SAN ANTONIO – Hard evidence supporting the use of either atypical antipsychotics or antidepressants in Alzheimer’s disease patients remains scant, Dr. Daniel Weintraub reported at the annual meeting of the American Association for Geriatric Psychiatry.
Dr. Weintraub of the departments of psychiatry and neurology at the University of Pennsylvania, Philadelphia, said that although older adults with Alzheimer’s disease (AD) frequently are prescribed atypical antipsychotics to control psychosis, aggression, or agitation, the drugs also are associated with significant adverse events and a long-term increase in mortality risk in this population.
Dr. Daniel Weintraub
He noted that investigators in a 42-site, placebo-controlled trial of 421 patients with Alzheimer’s and psychosis found that the adverse effects of the agents offset possible advantages (N. Engl. J. Med. 2006;355:1525-38).
Adverse events included an increase in parkinsonism and/or extrapyramidal symptoms with olanzapine and risperidone, which occurred in 12% of patients on each drug, compared with 2% for quetiapine. All three of these agents were associated with increased sedation, compared with placebo, and olanzapine and risperidone both were associated with more confusion and changes in mental status than was placebo, said Dr. Weintraub, who is also a psychiatrist at the Philadelphia VA Medical Center.
Long-term follow-up from the DART-AD (Dementia Antipsychotic Withdrawal trial) also showed that antipsychotics were associated with an increased long-term risk of mortality in patients with AD (Lancet Neurol. 2009;8:151-7).
The picture is no rosier when it comes to the use of selective serotonin reuptake inhibitors for depression in AD, Dr. Weintraub said.
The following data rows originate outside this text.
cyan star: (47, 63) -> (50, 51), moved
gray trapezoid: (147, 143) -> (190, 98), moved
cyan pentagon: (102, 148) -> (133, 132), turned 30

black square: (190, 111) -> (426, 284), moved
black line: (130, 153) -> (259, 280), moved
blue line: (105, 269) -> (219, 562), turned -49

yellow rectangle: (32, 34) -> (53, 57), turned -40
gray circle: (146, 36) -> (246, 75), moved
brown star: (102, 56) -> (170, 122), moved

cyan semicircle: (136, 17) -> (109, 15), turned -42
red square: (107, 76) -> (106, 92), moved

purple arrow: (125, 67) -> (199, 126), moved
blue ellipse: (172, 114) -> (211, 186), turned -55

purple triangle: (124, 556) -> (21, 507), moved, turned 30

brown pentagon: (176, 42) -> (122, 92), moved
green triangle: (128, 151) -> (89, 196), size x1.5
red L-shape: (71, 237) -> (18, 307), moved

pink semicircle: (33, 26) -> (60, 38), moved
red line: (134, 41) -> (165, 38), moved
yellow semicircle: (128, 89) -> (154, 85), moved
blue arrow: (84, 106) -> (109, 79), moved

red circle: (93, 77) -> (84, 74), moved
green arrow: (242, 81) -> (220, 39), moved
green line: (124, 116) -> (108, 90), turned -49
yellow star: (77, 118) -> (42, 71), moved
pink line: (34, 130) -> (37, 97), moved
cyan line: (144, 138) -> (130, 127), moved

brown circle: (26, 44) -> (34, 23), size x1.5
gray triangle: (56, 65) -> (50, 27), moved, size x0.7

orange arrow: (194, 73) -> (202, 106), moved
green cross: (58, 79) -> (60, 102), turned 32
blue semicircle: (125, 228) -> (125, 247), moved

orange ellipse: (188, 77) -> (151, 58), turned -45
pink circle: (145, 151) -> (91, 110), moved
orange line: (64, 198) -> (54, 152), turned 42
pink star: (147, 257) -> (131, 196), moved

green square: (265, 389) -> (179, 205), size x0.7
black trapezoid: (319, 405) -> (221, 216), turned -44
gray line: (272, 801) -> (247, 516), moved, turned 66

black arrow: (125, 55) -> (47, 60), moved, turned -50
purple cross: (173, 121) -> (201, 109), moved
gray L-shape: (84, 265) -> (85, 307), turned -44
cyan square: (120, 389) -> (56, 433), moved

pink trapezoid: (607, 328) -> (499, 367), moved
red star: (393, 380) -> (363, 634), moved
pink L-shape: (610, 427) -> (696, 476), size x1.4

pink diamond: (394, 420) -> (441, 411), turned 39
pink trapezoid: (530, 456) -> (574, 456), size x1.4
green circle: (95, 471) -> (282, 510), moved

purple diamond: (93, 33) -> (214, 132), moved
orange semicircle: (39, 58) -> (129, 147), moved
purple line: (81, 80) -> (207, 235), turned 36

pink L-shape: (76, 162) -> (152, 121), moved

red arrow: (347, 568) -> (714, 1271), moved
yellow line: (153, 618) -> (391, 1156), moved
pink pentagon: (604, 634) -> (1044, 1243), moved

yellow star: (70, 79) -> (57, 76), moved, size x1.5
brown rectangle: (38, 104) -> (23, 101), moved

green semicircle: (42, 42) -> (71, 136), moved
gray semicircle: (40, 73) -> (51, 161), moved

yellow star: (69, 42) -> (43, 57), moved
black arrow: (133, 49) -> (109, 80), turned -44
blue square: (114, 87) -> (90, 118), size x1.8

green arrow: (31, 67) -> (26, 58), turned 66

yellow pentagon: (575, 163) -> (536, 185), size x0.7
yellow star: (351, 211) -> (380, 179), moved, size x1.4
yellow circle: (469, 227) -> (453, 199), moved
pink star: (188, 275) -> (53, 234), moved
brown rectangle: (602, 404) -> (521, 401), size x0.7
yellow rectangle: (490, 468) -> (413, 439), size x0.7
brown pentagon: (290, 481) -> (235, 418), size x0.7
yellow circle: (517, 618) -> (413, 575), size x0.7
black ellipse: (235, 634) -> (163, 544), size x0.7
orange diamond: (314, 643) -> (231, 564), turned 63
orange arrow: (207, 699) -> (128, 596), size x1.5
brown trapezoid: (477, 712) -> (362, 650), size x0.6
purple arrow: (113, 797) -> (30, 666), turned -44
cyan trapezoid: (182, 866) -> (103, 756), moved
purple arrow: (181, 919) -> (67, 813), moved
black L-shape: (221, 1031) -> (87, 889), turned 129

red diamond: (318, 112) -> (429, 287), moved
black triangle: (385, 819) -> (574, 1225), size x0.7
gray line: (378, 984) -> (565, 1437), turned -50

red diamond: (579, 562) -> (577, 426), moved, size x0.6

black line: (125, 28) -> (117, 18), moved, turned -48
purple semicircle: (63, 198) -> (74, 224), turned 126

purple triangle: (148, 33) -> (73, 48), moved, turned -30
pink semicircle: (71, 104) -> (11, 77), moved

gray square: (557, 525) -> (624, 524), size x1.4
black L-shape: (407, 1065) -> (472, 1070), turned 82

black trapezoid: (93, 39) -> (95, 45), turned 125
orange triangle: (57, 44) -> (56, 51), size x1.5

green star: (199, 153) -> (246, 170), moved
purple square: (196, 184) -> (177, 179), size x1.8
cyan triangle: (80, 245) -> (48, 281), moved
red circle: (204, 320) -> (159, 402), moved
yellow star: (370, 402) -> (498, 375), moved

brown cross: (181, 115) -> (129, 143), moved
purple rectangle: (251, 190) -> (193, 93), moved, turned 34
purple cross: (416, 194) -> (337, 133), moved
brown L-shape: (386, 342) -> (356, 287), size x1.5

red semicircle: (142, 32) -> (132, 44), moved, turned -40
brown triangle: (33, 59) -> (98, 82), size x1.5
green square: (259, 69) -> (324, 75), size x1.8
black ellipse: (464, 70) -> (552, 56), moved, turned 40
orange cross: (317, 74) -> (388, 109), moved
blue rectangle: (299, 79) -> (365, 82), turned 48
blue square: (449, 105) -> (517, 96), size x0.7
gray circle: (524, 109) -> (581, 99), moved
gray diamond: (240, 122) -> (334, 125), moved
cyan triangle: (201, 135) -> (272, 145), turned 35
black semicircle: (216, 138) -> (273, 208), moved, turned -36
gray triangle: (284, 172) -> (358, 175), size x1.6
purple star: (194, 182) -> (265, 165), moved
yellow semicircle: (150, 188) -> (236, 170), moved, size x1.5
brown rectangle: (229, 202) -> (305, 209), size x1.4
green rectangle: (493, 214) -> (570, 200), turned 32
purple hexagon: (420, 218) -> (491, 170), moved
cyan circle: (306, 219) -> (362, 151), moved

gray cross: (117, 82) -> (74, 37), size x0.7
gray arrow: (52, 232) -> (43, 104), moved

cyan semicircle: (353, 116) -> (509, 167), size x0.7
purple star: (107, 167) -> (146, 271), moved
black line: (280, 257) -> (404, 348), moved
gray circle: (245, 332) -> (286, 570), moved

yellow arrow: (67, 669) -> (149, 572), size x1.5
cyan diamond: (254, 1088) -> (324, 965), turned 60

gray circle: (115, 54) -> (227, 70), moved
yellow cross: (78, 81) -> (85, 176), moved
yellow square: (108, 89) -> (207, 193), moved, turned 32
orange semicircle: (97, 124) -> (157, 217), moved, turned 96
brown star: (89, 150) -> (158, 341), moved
In the DIADS-2 (Depression in Alzheimer’s Disease–2) trial, no evidence of efficacy was found for the use of sertraline for the treatment of depressive symptoms in patients with AD, and an increase in adverse events was found, including a doubling of dry mouth and diarrhea vs. placebo, as well as a near trebling of dizziness. Sertraline also was associated with a significant increase in pulmonary adverse events at 24 weeks, compared with placebo (P = .006).
The cholinesterase inhibitor rivastigmine fared no better as an adjunct to usual care with haloperidol for treating delirium in a study from the Netherlands. In addition, rivastigmine did not decrease the duration of delirium, compared with placebo (median 5 vs. 3 days, respectively), and a trend was found toward higher mortality with the drug, at 22%, compared with 8% among patients treated with placebo. The actual number of patients was small, however, and the trend did not reach statistical significance. The trial was halted early (Lancet 2010;376:1829-37).
One agent that had some efficacy in AD is the N-methyl-D-aspartate (NMDA) receptor antagonist memantine, Dr. Weintraub said. He pointed to a 2008 pooled analysis of data from three large, randomized studies. The authors of the analysis found a significant benefit for memantine over placebo for the proportion of patients who showed improvement in neuropsychiatric symptom clusters at weeks 12 (P = .008) and 24 (P = .002). Memantine also proved superior to placebo for the treatment of agitation/aggression at both time points (P = .011 and .001, respectively), and the drug was well tolerated (J. Clin. Psychiatry 2008;69:341-8).
Only clozapine (Clozaril) has been shown to have efficacy at treating psychosis associated with Parkinson’s disease, but high potency antipsychotics are poorly tolerated in this population. Also, evidence suggests increased mortality risk (Am. J. Geriatr. Psych. 2010 [doi:10.1097/JGP.0b013e3182051bd6]).
For treatment of depression with Parkinson’s disease (PD), however, the news is a little better, Dr. Weintraub said. In a small trial, the tricyclic antidepressant nortriptyline was superior to placebo at change from baseline in the HAM-D (Hamilton Rating Scale for Depression; P = .002) and in the percentage of responders at 8 weeks (P = .024). In contrast, no significant difference was found in the depression scale between controlled-release paroxetine (Paxil CR) and placebo (Neurology 2009;72:886-92).
Pramipexole (Mirapex), a dopamine agonist, appears to positively affect depression in PD patients, producing significantly better mean reductions in Beck Depression Inventory scores (P = .001). About 80% of the total treatment effect was a direct effect of the drug on depression, the authors found (Lancet Neurol. 2010;9:573-80).
Finally, Dr. Weintraub said, neither antipsychotics nor antidepressants have not been formally tested in dementia with Lewy bodies. However, two studies suggest possible benefits of memantine (Lancet Neurol. 2010;9;969-77) and rivastigmine (Lancet 2000;356:2031-6) in this second most-common form of dementia.
Dr. Weintraub has received honoraria from several companies, including Novartis Pharmaceuticals, Boehringer Ingelheim, Merck Serono, and Labopharm Pharmaceuticals.